Collection entries
________

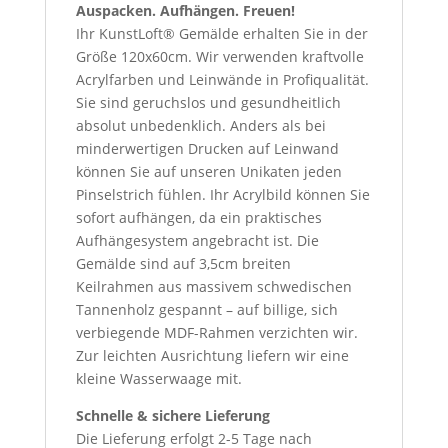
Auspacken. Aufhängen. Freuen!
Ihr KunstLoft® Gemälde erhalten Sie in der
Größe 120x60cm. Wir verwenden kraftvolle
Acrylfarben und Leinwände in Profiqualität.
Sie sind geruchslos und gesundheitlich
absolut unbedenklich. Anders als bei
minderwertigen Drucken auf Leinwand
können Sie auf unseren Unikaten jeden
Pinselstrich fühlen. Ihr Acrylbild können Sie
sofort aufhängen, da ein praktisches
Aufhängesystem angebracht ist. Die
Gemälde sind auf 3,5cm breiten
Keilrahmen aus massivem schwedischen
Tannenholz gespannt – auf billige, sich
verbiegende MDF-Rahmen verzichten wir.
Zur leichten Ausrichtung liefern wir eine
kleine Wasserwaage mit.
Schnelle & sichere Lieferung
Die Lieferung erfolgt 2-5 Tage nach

________

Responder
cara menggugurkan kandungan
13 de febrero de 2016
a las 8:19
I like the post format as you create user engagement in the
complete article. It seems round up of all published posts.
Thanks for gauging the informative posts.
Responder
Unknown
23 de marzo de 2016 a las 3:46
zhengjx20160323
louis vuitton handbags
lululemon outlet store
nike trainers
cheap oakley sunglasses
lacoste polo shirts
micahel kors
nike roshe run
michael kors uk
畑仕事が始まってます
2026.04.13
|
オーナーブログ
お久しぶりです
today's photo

________

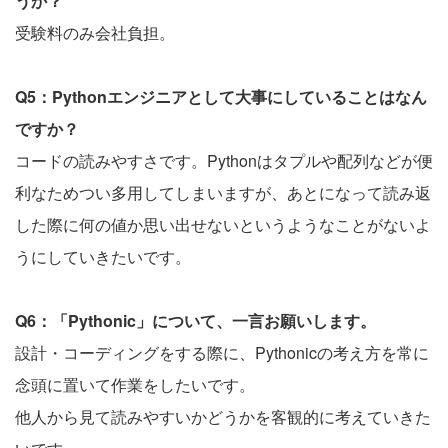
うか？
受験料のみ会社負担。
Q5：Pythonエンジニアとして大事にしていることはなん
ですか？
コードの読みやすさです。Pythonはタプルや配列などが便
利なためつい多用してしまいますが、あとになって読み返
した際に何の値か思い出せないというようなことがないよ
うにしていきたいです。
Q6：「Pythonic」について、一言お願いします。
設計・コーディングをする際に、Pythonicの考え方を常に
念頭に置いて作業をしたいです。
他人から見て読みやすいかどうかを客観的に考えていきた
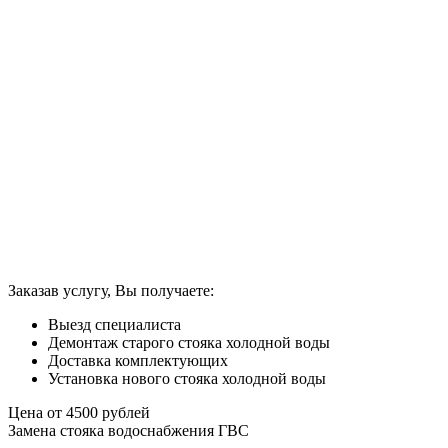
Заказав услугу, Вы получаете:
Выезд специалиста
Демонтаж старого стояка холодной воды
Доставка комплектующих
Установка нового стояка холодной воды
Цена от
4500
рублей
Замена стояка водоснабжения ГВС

________

ABOUT THIS TASK
Copy the lines that hold the word "Lieferung". Take them from the records above.

ANSWER SPACE
Schnelle & sichere Lieferung
Die Lieferung erfolgt 2-5 Tage nach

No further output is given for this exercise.